Vorderkammerlinsen  

Im Markt der refraktiven Chirurgie stehen auch Linsen zur Verfügung, die nicht hinter der Regenbogenhaut, sondern vor der Regenbogenhaut in die Vorderkammer des Auges eingepflanzt werden. Hier kann auch eine Lockerung der Linse mit dem Ausweichen aus der optimalen optischen Achse (Dezentrierung) auftreten. Bei schlechtem oder zu lockerem Linsensitz besteht das nachgewiesene Risiko einer Schädigung der Zellen an der Innenseite der Hornhaut (Endothelzellverlust s.o.).
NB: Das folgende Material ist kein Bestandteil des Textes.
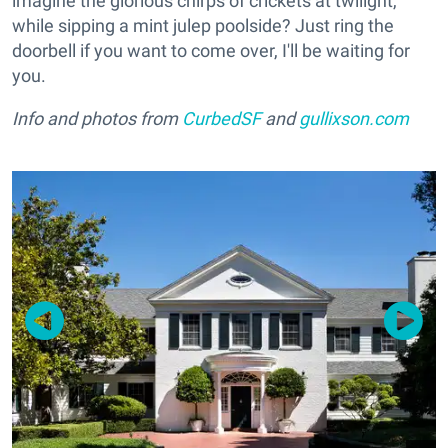
imagine the glorious chirps of crickets at twilight,
while sipping a mint julep poolside? Just ring the
doorbell if you want to come over, I'll be waiting for
you.
Info and photos from
CurbedSF
and
gullixson.com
Patienten mit eingepflanzter Vorderkammerlinse sind grundsätzlich jährliche Kontrollen mit Messung der Endothelzellzahl empfohlen. Beim Unterschreiten eines bestimmten Grenzwertes sollte die Vorderkammerlinse wieder entfernt werden. Im einen Fall der Dezentrierung würde ein Astigmatismus vorgetäuscht werden, im anderen Fall der Endothelzellverlustes könnte eine Trübung der Hornhaut auftreten. Diese Nebenwirkungen können mit guter Aussicht auf Besserung behandelt werden, machen jedoch eine 2.Operation, bez. die Entfernung der Kunstlinse erforderlich.